I’m sure by now you’ve heard the expression “reshoring.”
Initially it can be said that reshoring is the opposite of “offshoring.” It refers to the strategy of bringing manufacturing “back home,” i.e., returning it to the country of origin. In other words, if a company has transferred some or all operations offshore to reduce manufacturing costs, reshoring is the process of bringing some or all of these operations back to the country from which the company’s products are marketed. Reshoring can also be called “backshoring” or “inshoring.”
Historically, manufacturing plant location decisions have been determined by costs, including labor and logistics. The continual rise of these inputs in developing countries in recent years has led many companies to rethink the location of their factories around the world. This movement had begun before the COVID pandemic but was certainly accelerated by it.
Companies such as Decathlon (a chain of sporting goods stores spread throughout Europe and with stores in Brazil) and Accell Group (owner of among others the Diamondback, Raleigh and Redline brands and other heavy weights of the European bicycle industry) are reshoring, thereby significantly reducing delivery times.
Motivated by higher freight rates, inflexible suppliers, time zone inconveniences, and communication issues, companies’ return to their home territories has a major impact on global production chains.
Why are companies reshoring? Although offshoring often reduces a company’s costs, several factors can make reshoring interesting in particular situations. Among them:
- Global trade instability — the geopolitical situation has changed dramatically in recent years with China taking a leading global role, the UK’s exit from the European Union, and the Russian invasion of Ukraine. Overseas operations have become riskier and more complex.
- Supply chain management — reshoring means bringing most supply chain links to the same time zone, making the chain easier to manage.
- Rising costs in developing countries — as countries around the world, particularly in Asia, develop, labor costs increase, and distribution costs may even become prohibitive. For some companies the cost difference between operating onshore or offshore becomes insignificant.
- Greater protection of intellectual capital — intellectual assets, whose main component is knowledge, are fundamental to a company’s competitive performance.

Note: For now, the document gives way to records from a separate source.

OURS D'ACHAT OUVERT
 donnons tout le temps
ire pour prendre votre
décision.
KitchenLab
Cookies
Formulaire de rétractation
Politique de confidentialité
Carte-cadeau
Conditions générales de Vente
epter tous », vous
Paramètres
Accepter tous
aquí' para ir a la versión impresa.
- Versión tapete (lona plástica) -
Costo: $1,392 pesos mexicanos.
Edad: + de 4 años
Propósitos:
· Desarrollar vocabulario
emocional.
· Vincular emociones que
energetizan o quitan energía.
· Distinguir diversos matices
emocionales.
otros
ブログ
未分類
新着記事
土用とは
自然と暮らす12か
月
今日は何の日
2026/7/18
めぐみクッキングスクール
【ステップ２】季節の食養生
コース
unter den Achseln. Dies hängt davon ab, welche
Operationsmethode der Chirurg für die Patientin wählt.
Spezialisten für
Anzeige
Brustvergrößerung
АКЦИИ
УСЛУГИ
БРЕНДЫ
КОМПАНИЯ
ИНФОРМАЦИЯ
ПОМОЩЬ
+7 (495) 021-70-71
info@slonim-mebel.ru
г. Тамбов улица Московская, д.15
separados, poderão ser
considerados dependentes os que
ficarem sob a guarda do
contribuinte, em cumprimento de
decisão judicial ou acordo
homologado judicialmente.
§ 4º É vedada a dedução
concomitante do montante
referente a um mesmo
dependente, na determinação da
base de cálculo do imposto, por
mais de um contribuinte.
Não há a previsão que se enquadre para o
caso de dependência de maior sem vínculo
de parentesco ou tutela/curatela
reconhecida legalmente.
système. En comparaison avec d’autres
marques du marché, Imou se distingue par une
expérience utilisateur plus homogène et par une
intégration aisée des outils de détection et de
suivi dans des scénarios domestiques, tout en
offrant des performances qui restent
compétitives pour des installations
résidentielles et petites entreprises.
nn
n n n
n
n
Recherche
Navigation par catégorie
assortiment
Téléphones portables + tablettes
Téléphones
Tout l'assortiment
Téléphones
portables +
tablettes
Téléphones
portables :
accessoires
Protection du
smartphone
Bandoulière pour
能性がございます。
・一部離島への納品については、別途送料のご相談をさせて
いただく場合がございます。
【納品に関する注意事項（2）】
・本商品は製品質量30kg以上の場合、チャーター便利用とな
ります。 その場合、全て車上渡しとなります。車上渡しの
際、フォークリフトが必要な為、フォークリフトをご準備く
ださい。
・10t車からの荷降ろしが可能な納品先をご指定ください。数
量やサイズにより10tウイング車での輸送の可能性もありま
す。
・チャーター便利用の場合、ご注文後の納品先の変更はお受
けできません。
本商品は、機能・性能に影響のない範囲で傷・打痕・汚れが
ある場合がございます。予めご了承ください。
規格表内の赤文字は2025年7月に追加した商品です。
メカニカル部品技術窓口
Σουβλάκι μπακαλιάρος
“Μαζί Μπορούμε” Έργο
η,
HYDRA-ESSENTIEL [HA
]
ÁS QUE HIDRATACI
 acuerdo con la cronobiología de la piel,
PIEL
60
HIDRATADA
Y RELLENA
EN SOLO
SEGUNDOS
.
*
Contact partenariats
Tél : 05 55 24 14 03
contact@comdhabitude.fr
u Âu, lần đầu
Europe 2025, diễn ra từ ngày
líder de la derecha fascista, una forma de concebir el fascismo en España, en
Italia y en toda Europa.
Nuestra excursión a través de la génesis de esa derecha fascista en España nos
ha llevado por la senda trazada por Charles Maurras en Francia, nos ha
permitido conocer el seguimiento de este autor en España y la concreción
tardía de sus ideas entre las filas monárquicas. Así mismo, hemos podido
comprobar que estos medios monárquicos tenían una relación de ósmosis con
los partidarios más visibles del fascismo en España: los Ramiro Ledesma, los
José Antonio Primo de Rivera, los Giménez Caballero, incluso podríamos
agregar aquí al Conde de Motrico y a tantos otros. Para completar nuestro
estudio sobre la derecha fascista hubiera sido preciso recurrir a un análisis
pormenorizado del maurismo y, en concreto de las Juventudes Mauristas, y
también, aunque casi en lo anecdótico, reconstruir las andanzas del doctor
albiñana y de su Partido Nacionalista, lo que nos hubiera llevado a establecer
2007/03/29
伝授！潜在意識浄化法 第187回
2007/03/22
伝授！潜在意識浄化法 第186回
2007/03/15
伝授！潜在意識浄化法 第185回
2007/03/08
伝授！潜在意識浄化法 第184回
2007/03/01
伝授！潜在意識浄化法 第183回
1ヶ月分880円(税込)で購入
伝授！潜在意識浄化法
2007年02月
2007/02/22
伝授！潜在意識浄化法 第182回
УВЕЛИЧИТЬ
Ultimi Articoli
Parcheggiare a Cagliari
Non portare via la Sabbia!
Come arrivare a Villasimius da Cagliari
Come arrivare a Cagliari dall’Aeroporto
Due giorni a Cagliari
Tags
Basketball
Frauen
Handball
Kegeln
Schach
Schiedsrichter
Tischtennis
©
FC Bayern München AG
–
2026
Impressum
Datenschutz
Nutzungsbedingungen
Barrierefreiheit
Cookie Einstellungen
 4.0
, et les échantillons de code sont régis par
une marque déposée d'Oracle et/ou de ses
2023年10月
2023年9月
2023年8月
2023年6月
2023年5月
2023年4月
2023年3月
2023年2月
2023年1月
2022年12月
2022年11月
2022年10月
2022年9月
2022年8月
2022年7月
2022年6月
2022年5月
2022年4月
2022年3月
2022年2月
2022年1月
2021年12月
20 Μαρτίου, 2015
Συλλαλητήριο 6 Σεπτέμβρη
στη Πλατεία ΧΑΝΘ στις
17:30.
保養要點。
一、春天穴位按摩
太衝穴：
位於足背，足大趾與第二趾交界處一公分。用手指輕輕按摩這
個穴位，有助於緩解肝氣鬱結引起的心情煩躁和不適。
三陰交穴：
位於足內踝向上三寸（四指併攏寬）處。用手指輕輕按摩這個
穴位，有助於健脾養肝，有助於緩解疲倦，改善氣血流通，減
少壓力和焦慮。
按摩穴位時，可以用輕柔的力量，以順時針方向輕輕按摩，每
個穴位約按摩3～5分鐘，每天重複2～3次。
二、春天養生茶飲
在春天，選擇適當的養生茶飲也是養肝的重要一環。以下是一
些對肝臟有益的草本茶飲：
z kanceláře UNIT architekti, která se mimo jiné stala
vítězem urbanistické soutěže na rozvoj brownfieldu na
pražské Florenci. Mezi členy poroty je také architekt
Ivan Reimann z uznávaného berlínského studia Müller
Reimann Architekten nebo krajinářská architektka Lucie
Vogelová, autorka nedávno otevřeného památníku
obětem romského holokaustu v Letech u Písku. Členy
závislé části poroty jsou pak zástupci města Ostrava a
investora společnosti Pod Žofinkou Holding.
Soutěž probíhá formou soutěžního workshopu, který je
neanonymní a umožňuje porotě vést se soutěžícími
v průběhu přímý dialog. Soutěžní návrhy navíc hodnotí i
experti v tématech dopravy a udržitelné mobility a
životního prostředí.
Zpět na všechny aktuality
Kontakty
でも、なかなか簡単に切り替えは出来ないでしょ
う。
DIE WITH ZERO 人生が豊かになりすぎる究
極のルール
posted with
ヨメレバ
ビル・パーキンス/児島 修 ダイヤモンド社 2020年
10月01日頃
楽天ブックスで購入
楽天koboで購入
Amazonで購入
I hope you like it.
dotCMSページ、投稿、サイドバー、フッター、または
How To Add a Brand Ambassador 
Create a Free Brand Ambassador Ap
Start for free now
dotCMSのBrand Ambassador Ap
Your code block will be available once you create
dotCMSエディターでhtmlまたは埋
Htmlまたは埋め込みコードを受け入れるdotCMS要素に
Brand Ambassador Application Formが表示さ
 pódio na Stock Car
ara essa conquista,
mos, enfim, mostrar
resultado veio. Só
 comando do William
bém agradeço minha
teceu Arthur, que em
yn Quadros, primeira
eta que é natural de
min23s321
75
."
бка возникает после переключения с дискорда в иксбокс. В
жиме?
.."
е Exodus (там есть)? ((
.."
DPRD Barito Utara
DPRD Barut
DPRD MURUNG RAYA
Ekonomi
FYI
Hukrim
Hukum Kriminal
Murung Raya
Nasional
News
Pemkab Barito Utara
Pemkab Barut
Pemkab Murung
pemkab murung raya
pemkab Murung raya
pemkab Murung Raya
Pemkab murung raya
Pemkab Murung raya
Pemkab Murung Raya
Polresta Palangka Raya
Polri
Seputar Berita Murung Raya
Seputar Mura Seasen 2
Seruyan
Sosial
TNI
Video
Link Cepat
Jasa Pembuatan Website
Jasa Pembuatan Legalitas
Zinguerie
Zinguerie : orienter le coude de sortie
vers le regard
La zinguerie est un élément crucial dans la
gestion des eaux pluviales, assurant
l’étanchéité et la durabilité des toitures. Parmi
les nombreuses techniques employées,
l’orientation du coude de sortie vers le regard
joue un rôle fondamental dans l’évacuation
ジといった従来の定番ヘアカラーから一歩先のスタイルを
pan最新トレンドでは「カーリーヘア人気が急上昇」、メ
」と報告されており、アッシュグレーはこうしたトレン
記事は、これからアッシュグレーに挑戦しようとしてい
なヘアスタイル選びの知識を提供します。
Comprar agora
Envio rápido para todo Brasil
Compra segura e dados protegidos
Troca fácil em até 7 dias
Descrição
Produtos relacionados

- Regulatory factors — compliance with standards, quality control issues, and the risk of loss of intellectual rights when operating abroad can create additional problems for companies. Reshoring helps to place all operations under the same rule set.
- Risk mitigation — reshoring can help protect supply chains from crisis, an inevitability that can result in significant production delays.
- Reduction of production time and launch of new products — agility in meeting customer demands and in the development of new products are considered relevant competitive factors in many segments.
- Boosting the national economy — reshoring brings jobs, assets, and resources back to the original nation. This helps to increase GDP and strengthen the national economy.
One of the main disadvantages of reshoring is the high cost involved in moving manufacturing operations from one country to another. For medium and large companies, this is a task that requires careful planning and logistics management. If the transition is not performed carefully, the initial cost of reshoring can outweigh any possible benefits.
If the supplies and resources needed for production can be purchased locally, reshoring can stimulate the domestic economy. On the other hand, if materials and resources need to be purchased abroad, this can result in a negative net effect on both economies.
Therefore, it is necessary to conduct a detailed study before making the reshoring decision.